It is called the Slimline II and it is a very shallow reflector fixture that uses an FEY and a tilt quadrant (like a Lowell DP ) as opposed to a yoke (or bale)

I believe it was designed for even floodlighting (sort of a mini Skypan) and acts a lot like a Blonde at full flood. but with a slightly wider field - softer fall-off at the edge of the field It is not "spot-floodable" and is therefore much less versatile than the focusable 2K openface fixtures, but it is absolutely wonderful in a Chimera or similar because the field is wide and even, the fixture is so small and packable - you could carry it in the lid of lots of light kits because it is so shallow. For this sort of use, you would probably have to rig something to make it all work with a speed ring - I don't remember if there are ears that would work with an existing speed ring...but in any case, you would probably want to mount a spud on the speedring and hang the light on it, rather than try to hold up the chimera with the tilt quadrant on the fixture.

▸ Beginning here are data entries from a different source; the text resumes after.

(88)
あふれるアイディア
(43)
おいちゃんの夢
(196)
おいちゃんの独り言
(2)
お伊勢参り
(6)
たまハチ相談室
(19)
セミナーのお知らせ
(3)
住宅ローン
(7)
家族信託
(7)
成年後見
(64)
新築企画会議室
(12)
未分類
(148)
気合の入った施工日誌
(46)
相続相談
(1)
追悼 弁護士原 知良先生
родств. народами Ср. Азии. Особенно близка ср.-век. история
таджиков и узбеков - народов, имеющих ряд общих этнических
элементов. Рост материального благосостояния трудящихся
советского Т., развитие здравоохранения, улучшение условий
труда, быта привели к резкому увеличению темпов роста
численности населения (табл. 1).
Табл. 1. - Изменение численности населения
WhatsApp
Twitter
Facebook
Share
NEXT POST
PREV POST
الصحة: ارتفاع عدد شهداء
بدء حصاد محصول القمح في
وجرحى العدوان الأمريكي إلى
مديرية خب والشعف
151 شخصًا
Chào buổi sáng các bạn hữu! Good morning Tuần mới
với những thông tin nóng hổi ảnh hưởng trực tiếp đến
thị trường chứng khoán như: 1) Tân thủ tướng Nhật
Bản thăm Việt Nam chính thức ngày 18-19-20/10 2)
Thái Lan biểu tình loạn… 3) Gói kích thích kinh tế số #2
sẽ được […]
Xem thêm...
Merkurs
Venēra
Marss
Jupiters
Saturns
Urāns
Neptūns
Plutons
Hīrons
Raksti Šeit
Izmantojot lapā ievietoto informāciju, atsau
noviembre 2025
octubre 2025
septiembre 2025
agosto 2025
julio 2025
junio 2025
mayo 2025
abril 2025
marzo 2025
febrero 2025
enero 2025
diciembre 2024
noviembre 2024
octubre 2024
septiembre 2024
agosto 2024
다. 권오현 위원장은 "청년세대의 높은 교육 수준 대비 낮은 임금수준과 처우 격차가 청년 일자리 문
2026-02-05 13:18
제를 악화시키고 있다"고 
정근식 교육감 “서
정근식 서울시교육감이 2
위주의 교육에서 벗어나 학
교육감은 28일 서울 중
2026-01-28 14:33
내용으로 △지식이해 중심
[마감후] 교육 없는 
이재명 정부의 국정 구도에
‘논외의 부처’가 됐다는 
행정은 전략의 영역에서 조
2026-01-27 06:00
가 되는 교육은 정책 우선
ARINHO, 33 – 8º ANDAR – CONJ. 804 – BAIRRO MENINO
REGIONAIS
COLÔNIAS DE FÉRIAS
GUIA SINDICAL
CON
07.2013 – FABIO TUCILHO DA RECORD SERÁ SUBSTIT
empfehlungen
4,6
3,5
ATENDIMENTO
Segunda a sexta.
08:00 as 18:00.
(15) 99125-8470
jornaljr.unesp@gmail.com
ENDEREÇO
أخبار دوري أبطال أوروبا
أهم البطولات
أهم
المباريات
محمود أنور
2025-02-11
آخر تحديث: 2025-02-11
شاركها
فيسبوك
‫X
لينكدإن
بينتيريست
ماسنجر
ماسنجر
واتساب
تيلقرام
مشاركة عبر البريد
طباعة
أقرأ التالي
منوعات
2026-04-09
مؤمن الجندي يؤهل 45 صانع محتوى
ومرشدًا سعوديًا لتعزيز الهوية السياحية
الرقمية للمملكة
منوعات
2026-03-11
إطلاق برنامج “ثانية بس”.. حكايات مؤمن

My late partner had several of these Slimline's which he had lightened considerably for ease of schlepping...and back in the day, we schlepped them everywhere

I can't seem to find Bardwell's website right now, though they do have one... and I am not, in any way affiliated with them etc etc

Mark Weingartner
LA based


Mark Weingartner writes :

> I can't seem to find Bardwell's website right now, though they do have >one... and I am not, in any way affiliated with them etc etc

Here is Bardwell &McAllister's home page

http://www.bmlighting.com

Nick Paton
Director of Photography
Brisbane, Australia
www.npdop.com


>What would I buy? I would buy Lowell Tota lights with Photoflex >starlite's.

I'm getting a little confused with the product line.

Isn't the Photoflex the soft box and the starlite the fixture made by Photoflex? Are the lamps in the starlite head a proprietary lamp design?

Thanks for all the great opinions.

Jim Sofranko
NY/DP


While we are on the subject, and talking about safety screens and even output, I would like to bring us around to Ed Bargers fixture....the Barger Baglight. I was looking at the Rifa and couldn't get passed the fact that there was no protection from molten glass if the bulb were to explode. Instead I did my research and happened across Ed's fixture. I have the GT-3 for docos, corporate and small tvc work and am very happy with its robust design (this is why I couldn't bring myself to buy the rifa) as well as the ability to flick on as much or as little light as I needed. I had a arri blondie that I have now retired (used to punch through a medium quartz chimera)...broken plastic parts and several bent jokes later. Ed's fixture gives me trouble free setup operation and no drooping of the yoke. I have got only good things to say about the personal service and emails I have received from Ed as he works hard to perfect an excellent product with the durability you need in the field.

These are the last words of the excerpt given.